The price for the value that the present method might add to drug discovery projects is the cost of screening of the compounds in the calibration set (which can have a significant economic cost). However, in a recently accepted paper, it was shown that IVAP can be estimated using out of bag calibration samples. For that reason, a Random Forest combined with IVAP in which the calibration set consist of out of bag calibration samples has been implemented and it is currently under test. If successful, the information obtained would be ´for free´.

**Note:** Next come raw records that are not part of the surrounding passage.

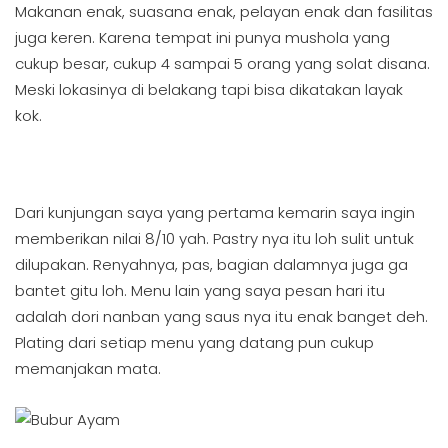
Makanan enak, suasana enak, pelayan enak dan fasilitas
juga keren. Karena tempat ini punya mushola yang
cukup besar, cukup 4 sampai 5 orang yang solat disana.
Meski lokasinya di belakang tapi bisa dikatakan layak
kok.
Dari kunjungan saya yang pertama kemarin saya ingin
memberikan nilai 8/10 yah. Pastry nya itu loh sulit untuk
dilupakan. Renyahnya, pas, bagian dalamnya juga ga
bantet gitu loh. Menu lain yang saya pesan hari itu
adalah dori nanban yang saus nya itu enak banget deh.
Plating dari setiap menu yang datang pun cukup
memanjakan mata.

* Contributed talk: Klara Leffler, UMU.se

Title:  Intelligent data sampling promotes accelerated medical imaging: sharper positron emission tomography
Authors:  Klara Leffler, Ida Häggström and Jun Yu
Abstract: Positron emission tomography (PET) is an imaging modality widely used in oncology, neurology, and cardiology. It has the ability to produce images that map functional processes in the body, e.g., locate activity of cancerous tumours. On the positive side, PET data has high sensitivity and high spatial resolution. On the negative side, PET imaging relies on radioactive decay within the body and time-consuming data acquisition, and the resulting images are highly corrupted with noise. At the same time, the systems are heavily oversampled with respect to the information relevant for the purpose at hand. Since images are compressible, one might wonder if it is necessary to acquire the amount of data that we do today? Could we not simply measure the compressed information from a subsample of the data and still reconstruct images of the same quality as for the fully sampled data? Reducing the amount of required data promotes an accelerated imaging process, which opens up for a reduction in sampling time and radioactive dosage, while simultaneously allowing for less noisy higher-resolution images.

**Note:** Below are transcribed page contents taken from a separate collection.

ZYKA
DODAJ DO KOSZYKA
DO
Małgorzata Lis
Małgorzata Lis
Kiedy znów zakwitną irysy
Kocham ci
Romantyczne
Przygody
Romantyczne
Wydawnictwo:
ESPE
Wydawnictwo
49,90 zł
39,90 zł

We propose an intelligent data sampling method for PET imaging based on a wavelet sparsification of the PET images followed by compressed sensing reconstruction from undersampled PET data. The key ingredient of the compressed sensing technique is an assumption of sparsity in the unknown image, which allows us to reconstruct complete images from a significantly smaller set of measurements. PET images are not naturally sparse but implicitly sparse and, more specifically, they are known to be sparse in the wavelet domain.

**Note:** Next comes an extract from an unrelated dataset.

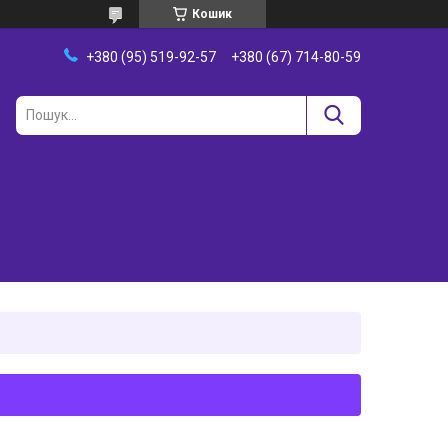
Кошик
+380 (95) 519-92-57
+380 (67) 714-80-59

The application possibilities are promising. Medical resonance imaging has shown to be a prominent application area, where combinations of compressed sensing with total variation regularisation and wavelet sparsifying transforms have shown convincing results. We aim to lead PET imaging on the same path. The overall efficiency of PET imaging can be improved via reduced radioactive dosage and scan times, without losing image quality, or even while simultaneously reducing image noise. This opens up for a sharper technique that can offer sharper images, which in turn will provide better aid to clinical diagnostics.